Each of the computation in split into multiple tasks for parallel execution. From the progress bar we see 4 distinct colors associated with different computation. Under task stream (a streaming plot) each row represents a thread and the small rectangles within are the individual tasks.

Check out the Dask Documentation for more information.

Dask diagnostic UI -  showing four parallel computation streams

Shutting down the cluster

As you you have noticed, you can spin up a lot of compute really quickly using Dask.

🔥warning

With great power comes great responsibility

Remember to shut down your cluster once you are done, otherwise this will be running in the background, and you might incur on unplanned costs. You can do this from your Jupyter notebook:

cluster.close(shutdown=True)

Step 5 - Viewing the dashboard inside of JupyterLab

The Dask-labextension provides a JupyterLab extension to manage Dask clusters, as well as embed Dask's dashboard plots directly into JupyterLab panes. Nebari includes this extension by default, elevating the overall developer experience.

Dask-labextension UI In JupyterLab -  displays the demo notebook and a list of cluster settings

Step 6 - Using Dask safely

If you're anything like us, we've forgotten to shut down our cluster a time or two. Wrapping the dask-gateway tasks in a context manager is a great practice that ensures the cluster is fully shutdown once the task is complete!

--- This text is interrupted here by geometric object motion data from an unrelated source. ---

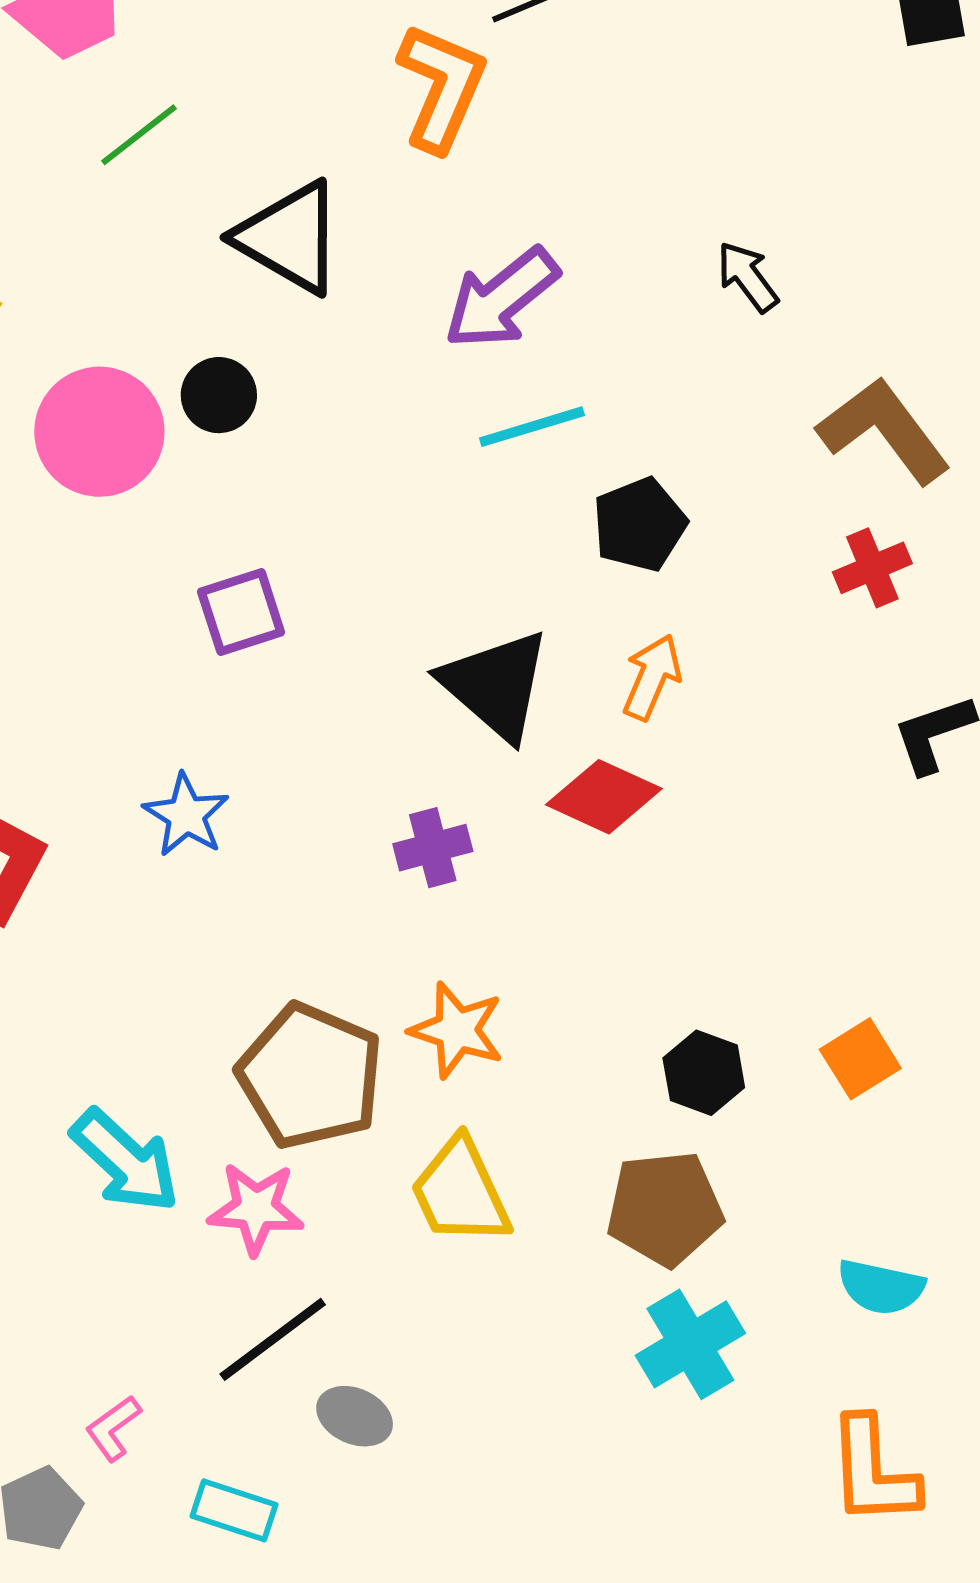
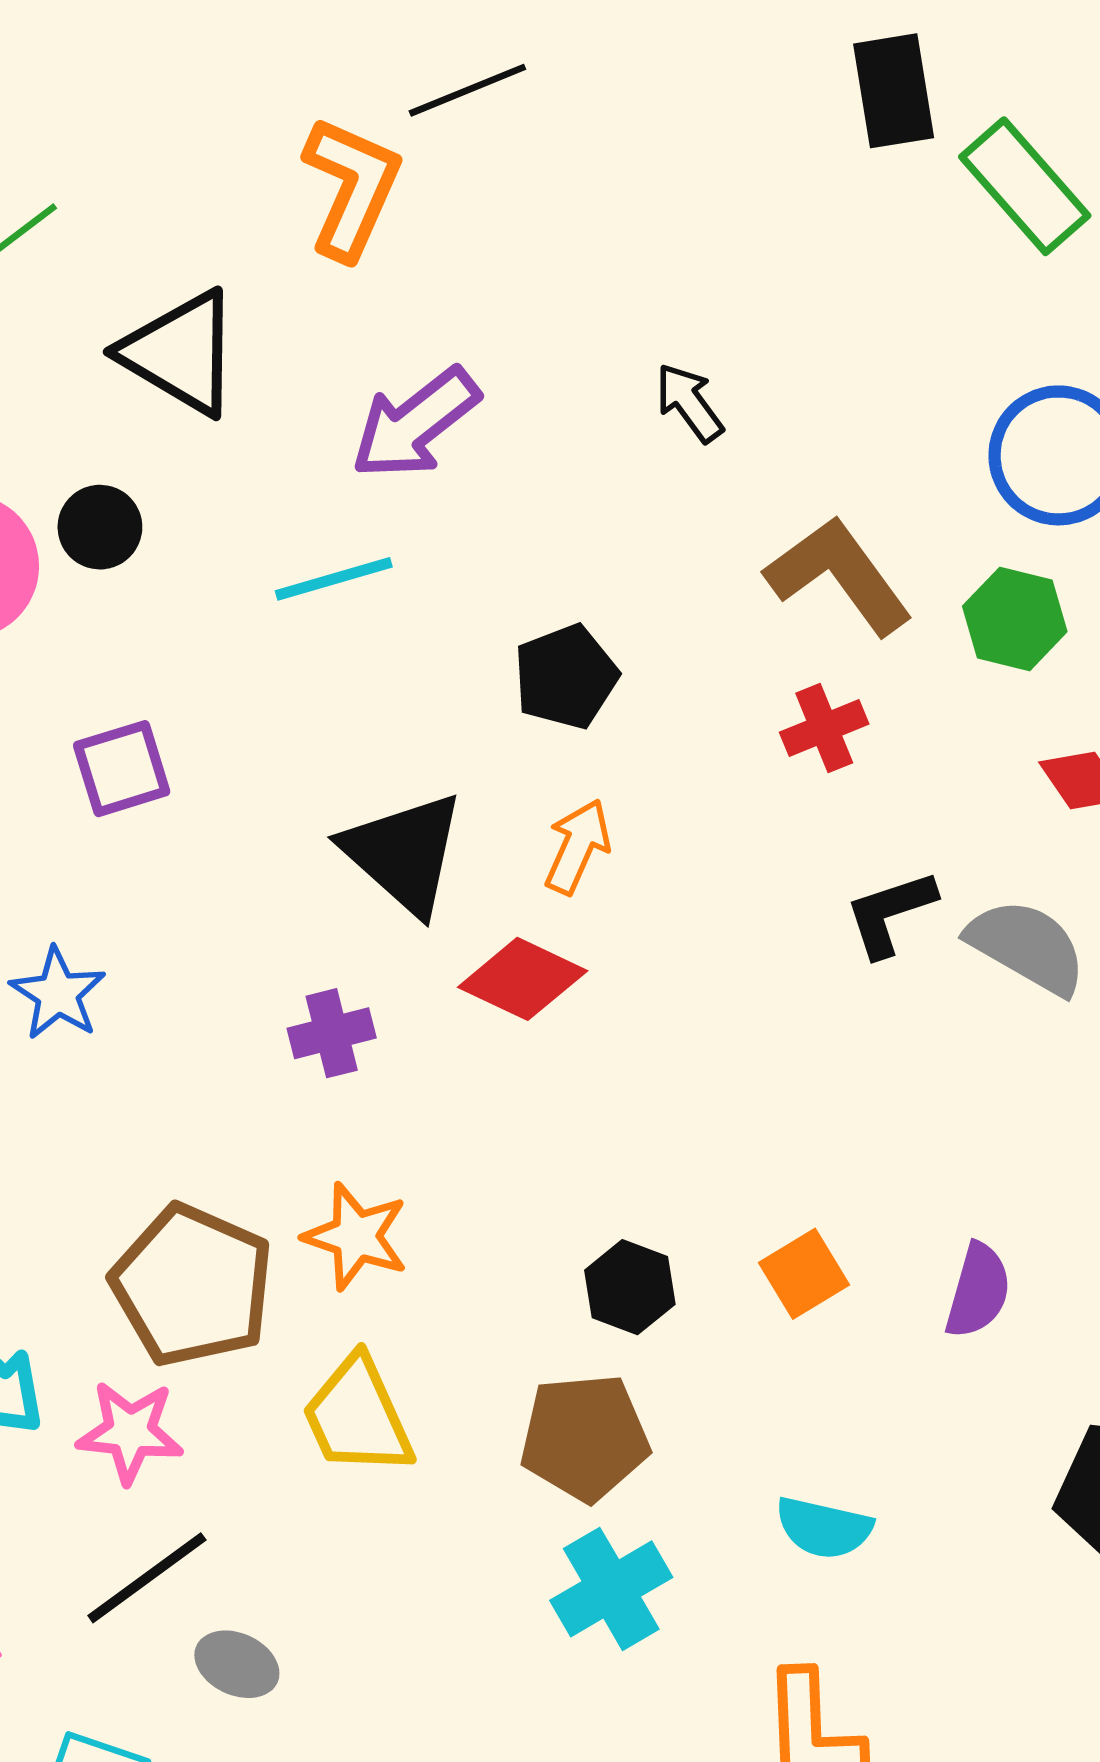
cyan line: (532, 427) -> (334, 579), moved

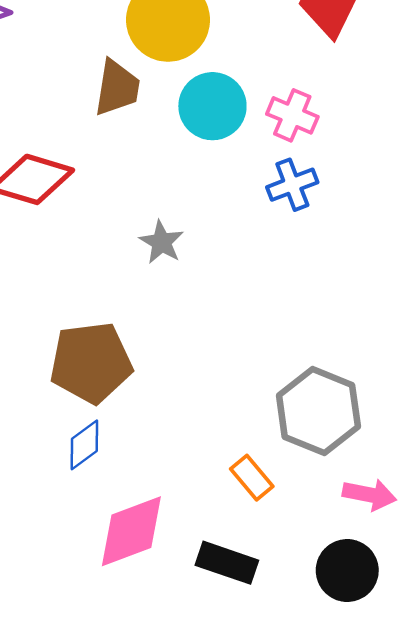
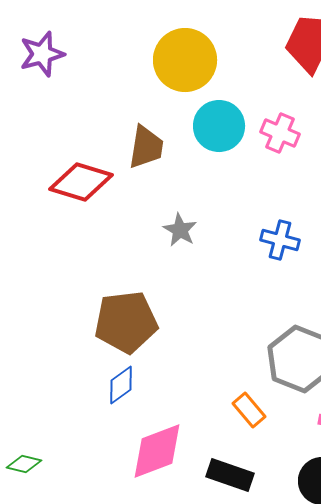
brown trapezoid: (117, 88) -> (146, 147), moved
blue cross: (292, 185) -> (280, 240), moved, turned 36

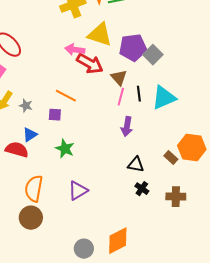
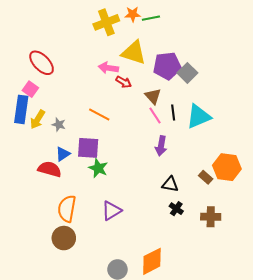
red arrow: (90, 64) -> (124, 82), size x0.6
pink line: (121, 97) -> (155, 115), turned -48
purple square: (55, 115) -> (88, 148), moved, size x1.6

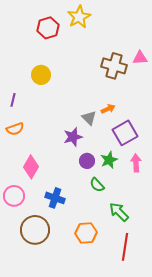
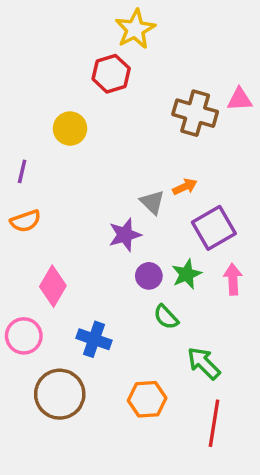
red hexagon: (48, 28) -> (111, 74), moved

Sample Dask context manager configuration

You can make use of a context manager to help you manager your clusters. It can be written once and included in your codebase. Here is a basic example to get you started (which can then be extended to suit your needs):

Sample Dask example using context manager
import os
import time
import dask.array as da
from contextlib import contextmanager

import dask
from distributed import Client
from dask_gateway import Gateway

@contextmanager
def dask_cluster(n_workers=2, worker_type="Small Worker", conda_env="filesystem/dask"):
try:
gateway = Gateway()
options = gateway.cluster_options()
options.conda_environment = conda_env
options.profile = worker_type
print(f"Gateway: {gateway}")
for key, value in options.items():
print(f"{key} : {value}")

cluster = gateway.new_cluster(options)
client = Client(cluster)
if os.getenv("JUPYTERHUB_SERVICE_PREFIX"):
print(cluster.dashboard_link)

cluster.scale(n_workers)
client.wait_for_workers(1)

yield client

finally:
cluster.close()
client.close()
del client
del cluster

Now you can write your compute tasks inside the context manager and all the setup and teardown will be managed for you:

with dask_cluster() as client:
x = da.random.random((10000, 10000), chunks=(1000, 1000))
y = x + x.T
z = y[::2, 5000:].mean(axis=1)
result = z.compute()
print(client.run(os.getpid))

Kudos, you should now have a working Dask cluster inside Nebari. Now go load up your own big data!